The advertising campaign is being spearheaded by state Assemblyman Dov Hikind, the son of Holocaust survivors who also represents a Brooklyn district with a large Jewish population.
"Would you be a Nazi's neighbor?" the advertisements ask.
The campaign, which comes almost 69 years after German forces surrendered, was inspired by the case of a man alleged to be a former Nazi camp guard who still lives in Queens, Hikind said.
"Jakiw Palij, an ex-Nazi slave-labor camp guard, continues to live comfortably in Jackson Heights, N.Y., because the United States has, thus far, found it difficult to get rid of him," Hikind said in a statement.
Hikind said he is in contact with the federal authorities, who he says continue to pursue the deportation of Nazi war criminals.

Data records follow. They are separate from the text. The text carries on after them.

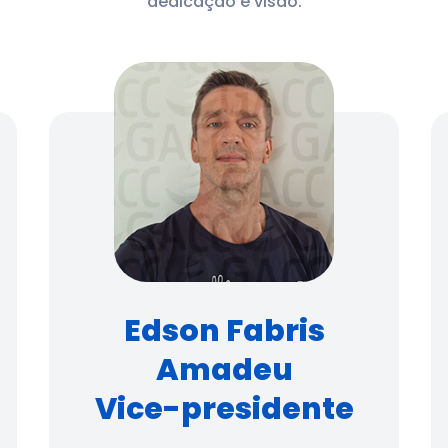
dedicação e visão.
Edson Fabris
Amadeu
Vice-presidente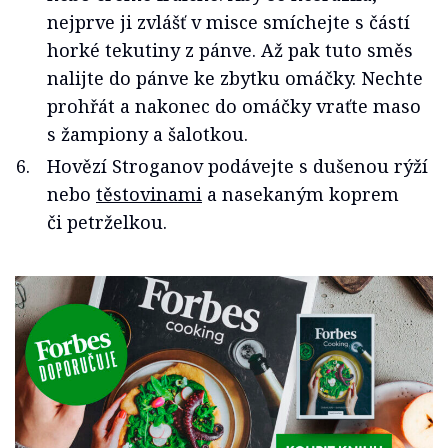
nejprve ji zvlášť v misce smíchejte s částí
horké tekutiny z pánve. Až pak tuto směs
nalijte do pánve ke zbytku omáčky. Nechte
prohřát a nakonec do omáčky vraťte maso
s žampiony a šalotkou.
Hovězí Stroganov podávejte s dušenou rýží
nebo
těstovinami
a nasekaným koprem
či petrželkou.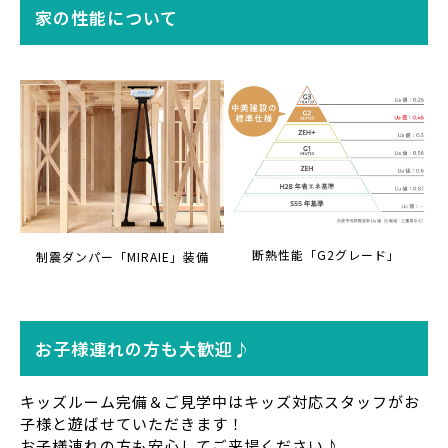
家の
性能に
ついて
断熱性能「G2グレード」
制震ダンパー「MIRAIE」装備
お子様連れの方も大歓迎♪
キッズルーム完備＆ご見学中はキッズ対応スタッフがお
子様と遊ばせていただきます！
お子様連れの方も安心してご来場ください♪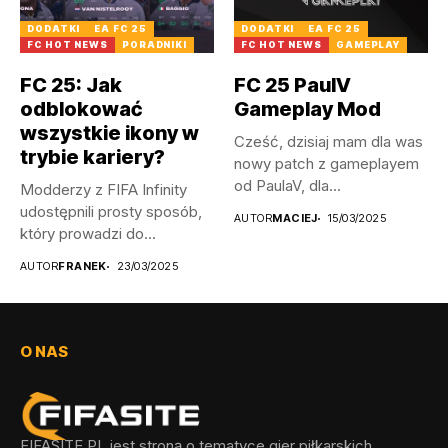
DODATKI
EA FC 25
DODATKI
EA FC 25
FC HOT NEWS
PORADNIKI
FC HOT NEWS
GAMEPLAY
FC 25: Jak
FC 25 PaulV
odblokować
Gameplay Mod
wszystkie ikony w
Cześć, dzisiaj mam dla was
trybie kariery?
nowy patch z gameplayem
od PaulaV, dla...
Modderzy z FIFA Infinity
udostępnili prosty sposób,
AUTOR
MACIEJ
15/03/2025
który prowadzi do
odblokowania wszystkich...
AUTOR
FRANEK
23/03/2025
O NAS
FIFASITE.PL jest stroną o tematyce gier piłkarskich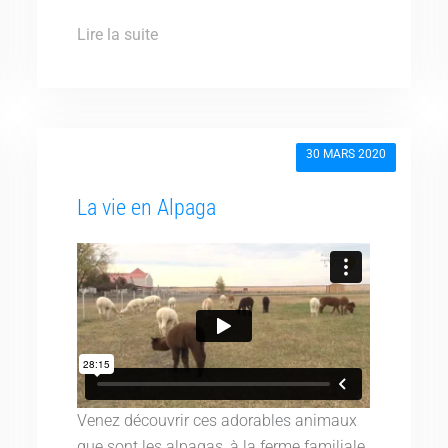
Lire la suite
30 MARS 2020
La vie en Alpaga
Venez découvrir ces adorables animaux
que sont les alpagas, à la ferme familiale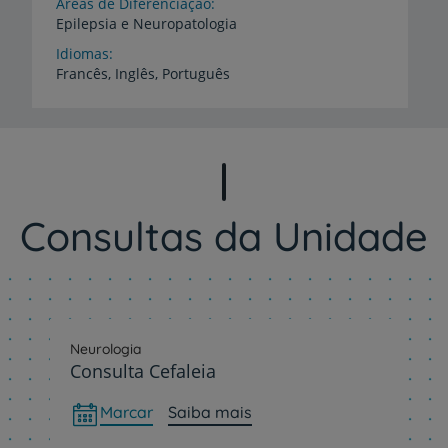
Áreas de Diferenciação
Epilepsia
e
Neuropatologia
Idiomas
Francês,
Inglês,
Português
Consultas da Unidade
Neurologia
Consulta Cefaleia
Marcar
Saiba mais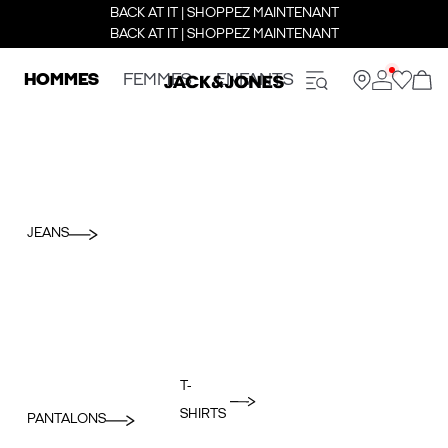
BACK AT IT | SHOPPEZ MAINTENANT
BACK AT IT | SHOPPEZ MAINTENANT
HOMMES
FEMMES
ENFANTS
JEANS
T-
SHIRTS
PANTALONS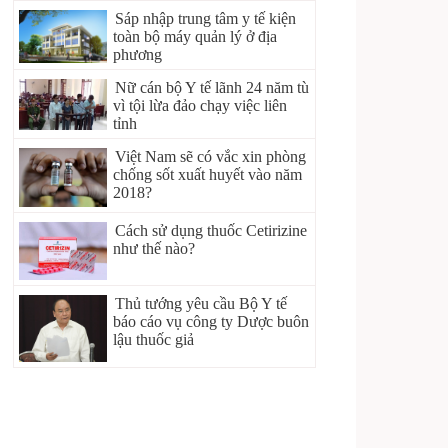
Sáp nhập trung tâm y tế kiện
toàn bộ máy quản lý ở địa
phương
Nữ cán bộ Y tế lãnh 24 năm tù
vì tội lừa đảo chạy việc liên
tỉnh
Việt Nam sẽ có vắc xin phòng
chống sốt xuất huyết vào năm
2018?
Cách sử dụng thuốc Cetirizine
như thế nào?
Thủ tướng yêu cầu Bộ Y tế
báo cáo vụ công ty Dược buôn
lậu thuốc giả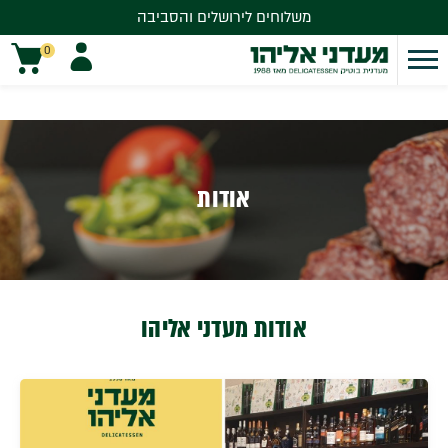
משלוחים לירושלים והסביבה
משלוחים לירושלים והסביבה
0
אודות
אודות מעדני אליהו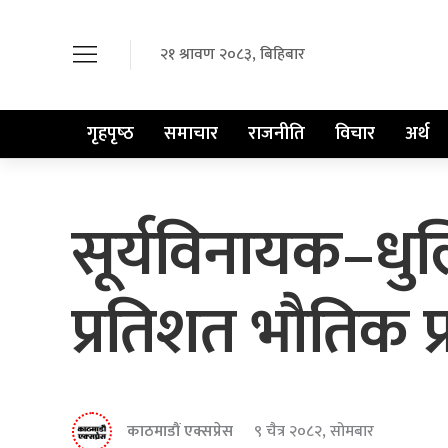
२१ श्रावण २०८३, बिहिबार
गृहपृष्‍ठ
समाचार
राजनीति
विचार
अर्थ
सूर्यविनायक–धु
प्रतिशत भौतिक प
काठमाडौं एक्सप्रेस
९ चैत्र २०८२, सोमबार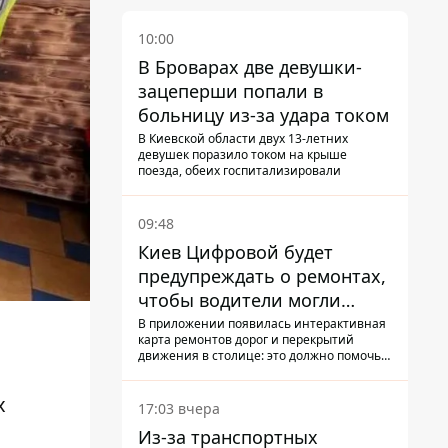
10:00
В Броварах две девушки-
зацеперши попали в
больницу из-за удара током
В Киевской области двух 13-летних
девушек поразило током на крыше
поезда, обеих госпитализировали
09:48
Киев Цифровой будет
предупреждать о ремонтах,
чтобы водители могли
избегать участков с
В приложении появилась интерактивная
карта ремонтов дорог и перекрытий
пробками
движения в столице: это должно помочь
водителям сформировать маршруты
движения таким образом, чтобы не
х
попасть в пробку
17:03 вчера
Из-за транспортных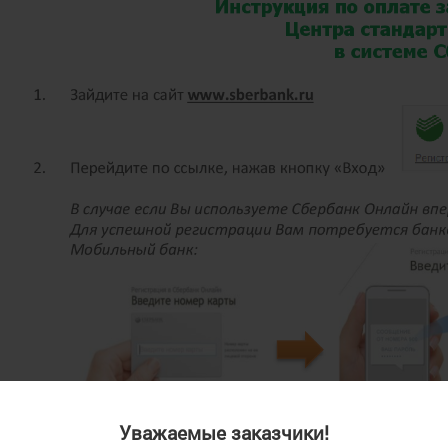
Уважаемые заказчики!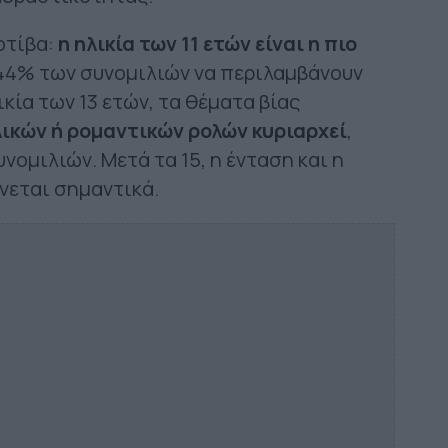
οτίβα:
η ηλικία των 11 ετών είναι η πιο
ο 44% των συνομιλιών να περιλαμβάνουν
κία των 13 ετών, τα θέματα βίας
ικών ή ρομαντικών ρολών κυριαρχεί
,
νομιλιών. Μετά τα 15, η ένταση και η
νεται σημαντικά.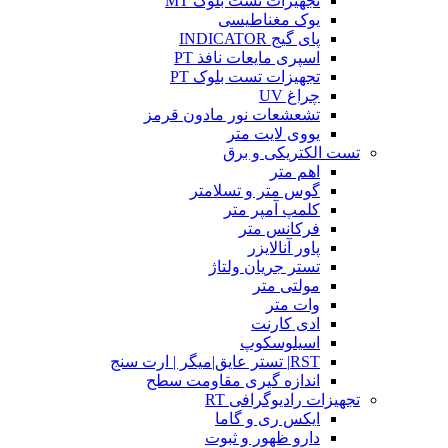
تجهیزات تست بلوک MT
یوک مغناطیسی
پای گیج INDICATOR
اسپری مایعات نافذ PT
تجهیزات تست بلوک PT
چراغ UV
تشعشعات نور مادون قرمز
یووی لایت متر
تست الکتریکی و برق
اهم متر
گوس متر و تسلامتر
کلمپ آمپر متر
فرکانس متر
پاور آنالایزر
تستر جریان ولتاژ
مولتی متر
وات متر
ادی کارنت
اسیلوسکوپ
RST| تستر عایق|میگر | ارت سنج
اندازه گیری مقاومت سطح
تجهیزات رادیوگرافی RT
ایکس ری و گاما
دارو ظهور و ثبوت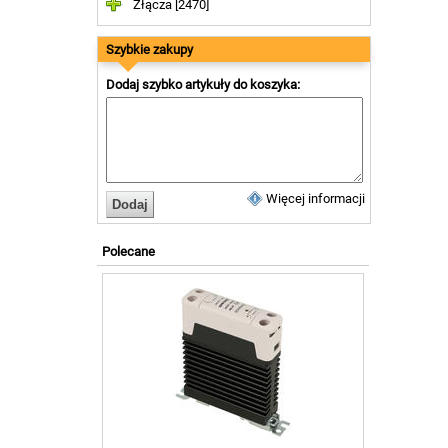
Złącza [2470]
Szybkie zakupy
Dodaj szybko artykuły do koszyka:
Więcej informacji
Polecane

He has also started a petition to remove all alleged Nazi war criminals from the country.
The Polish-born Palij has repeatedly denied the allegations, despite the U.S. Justice Department's 10-year effort to deport him. He has been stripped of his U.S. citizenship, but has remained here because U.S. authorities say they have been unable to find a country willing to accept him.
The Simon Weisenthal Center estimates that of the 3,000 to 5,000 Nazi war criminals who came to the United States, about 10% are still alive.
Many war criminals would be at least in their 90's now, but Hikind said using a Nazi war criminal's age as an excuse to avoid prosecution is "ridiculous."
"It's never too late for justice," he said.